Smith's latest, "Blue Horizon," continues the story thread begun in "Birds of Prey" about the first Courtneys to land in Africa in the 17th century. Half-brothers Tom and Dorian Courtney are no longer considered pirates and have become one of the most prominent trading families in the Dutch-controlled southern end of Africa.
But as the Courtneys are apt to do, one of them is about to risk it all over a beautiful woman.
When Tom's son, Jim, impetuously rescues a young woman from a Dutch prison ship, he brings down the wrath of the governor, who has been jealous of the Courtneys for years. Luckily for Jim, Louisa is worth it .
While Jim, accompanied by Bakaat, his loyal Bushman mentor and employee, attempts a daring escape across uncharted deadly territory, the governor sends his own hunter, Bakaat's murderous and scheming rival, Xhia, after them. Xhia is perhaps the only tracker in the territory who is Bakaat's equal.
The rest of the Courtney family escapes from under the governor's nose, but this brings Dorian back to the attention of those engaged in a civil war in Arabia for the title of caliph. Dorian - who, like the biblical Joseph, had been sold into slavery and made his way into the ruler's good graces and eventually married his daughter - is now the only remaining legitimate heir to the throne.

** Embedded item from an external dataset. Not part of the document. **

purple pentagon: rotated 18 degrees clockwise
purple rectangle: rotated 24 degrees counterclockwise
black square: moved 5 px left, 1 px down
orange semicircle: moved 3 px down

A tragic murder leads to the reluctant involvement of Dorian and his son, Mansur, in the civil war, and as happens with every Courtney, Mansur finds his mate while on an adventure that leads to building a personal empire. This time, it's a shirttail relative, Verity Courtney, daughter of Tom's evil twin brother, Guy, who is up to his neck in the treachery surrounding the war for the caliph's throne.
"Blue Horizon" is everything Smith's fans have come to expect from his epic adventure novels. In fact, you might say that's its only weakness. Smith has replayed the Cain-and-Abel conflict with mismatched brothers along with Romeo and Juliet-style romantic turmoil many times through the years.
However, his consummate skill at crafting vast battle scenes, passionate and wildly romantic characters, cruel and bloodthirsty villains and larger-than-life heroes makes "Blue Horizon" irresistible.
Smith's intimate knowledge of Africa's landscape, history and peoples give his yarns their unique edge. The best subplot in the book, in fact, does not deal with the grand ambitions of the Courtneys but the deadly duel between the highly skilled, diminutive Bushman trackers, Bakaat and Xhia.
It's been a long time since Smith wrote a thriller set in the modern day, and one would think
the war on terrorism and current upheaval in Africa would provide plenty of grist for his mill. However, he's still got 100 years of Courtneys to account for, and his ancient Egypt series is very popular.
Wherever he chooses to go next, however, readers can expect a wildly adventurous good time.